I think the real problem is that OSX is not an enterprise OS, it is a peer to peer OS that doesn't conform to enterprise standards that easily. I read an article recently that said that Steve Jobs refused to have an enterprise version of OSX. I work in a mixed environment and things work well to a certain extent but there are problems. We have people using Macs with VMware and Win XP to use the applications that do not have Mac support.

JohnOfStony
JohnOfStony

If not, they're no good for business. If they do, why don't you use it?

mmurray49
mmurray49

I think Apple's has been doing this for some time now. How *well* may be in question historically but it's working here where I work with Lion Server 10.7.3. I'm a 20 year Win/Mac Sys Admin. - somewhat of an anomaly...

adornoe
adornoe

who keep pushing for Apple's wares in the enterprise, where Apple is not really doing anything to become a real player. It anything, it's the techies and the Apple fanatics who keep pushing and hoping that, perhaps the enterprise players will see something in Apple's offerings that Apple themselves didn't put an effort into.

JohnOfStony
JohnOfStony

Any CIO that says "Add my iPad or find another job." is obviously immature and totally unsuitable for the position of CIO. Secure IT is VITAL for today's businesses and if the Mac can't cut it where group policies and software are rolled out automatically to hundreds (or more) PCs, then the cost per Mac in terms of man hours individually installing software or implementing policies will far exceed the initial premium, and no sensibly run business wants to spend money where it's not necessary.
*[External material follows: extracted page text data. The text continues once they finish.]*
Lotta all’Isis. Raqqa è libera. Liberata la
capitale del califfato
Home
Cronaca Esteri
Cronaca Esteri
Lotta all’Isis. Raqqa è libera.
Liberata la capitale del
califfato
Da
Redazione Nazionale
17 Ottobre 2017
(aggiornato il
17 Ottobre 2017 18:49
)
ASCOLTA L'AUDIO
I might add that if I had to work on a Mac, I'd find another job where I could use a Windows PC.

Slayer_
Slayer_

The discussion ended quickly.

don.howard
don.howard

so much as the connectivity. Someone else here mentioned AD integration. My corporate Win7 desktop is on the domain and has all the connectivity I need without jumping through hoops to make it work.. Most of my specific tools are either java based, or brower based, so no problems on the MacBook there. I also have MS Office on my Mac. I have very little in terms of applications that I can't run in OSX - if I can get to them on the corporate network.

Gisabun
Gisabun

You can say the same thing about iPads and iPhones. Is there something stopping an iPad from coming onto a corporate network once someone connects the WiFi? At least with Windows you can use NAC. Then there is supporting additional devices. Enable software [Mac services for Windows or otherwise] to be able to access network folders, AD access, etc. I worked at one place where we used some AD based software to stop users from copying anything to or from the network to unauthorized USB keys, cell phones, CDs, DVDs, etc. Problem is that until now [it's in beta but I'm not at that company], our Macs didn't have something that could do the same job or a client to connect to the Windows network AD. It was a back door. Same for the anti-virus. How many Mac AV software is centrally managed [and hopefully from a single server and not a separate server for Macs].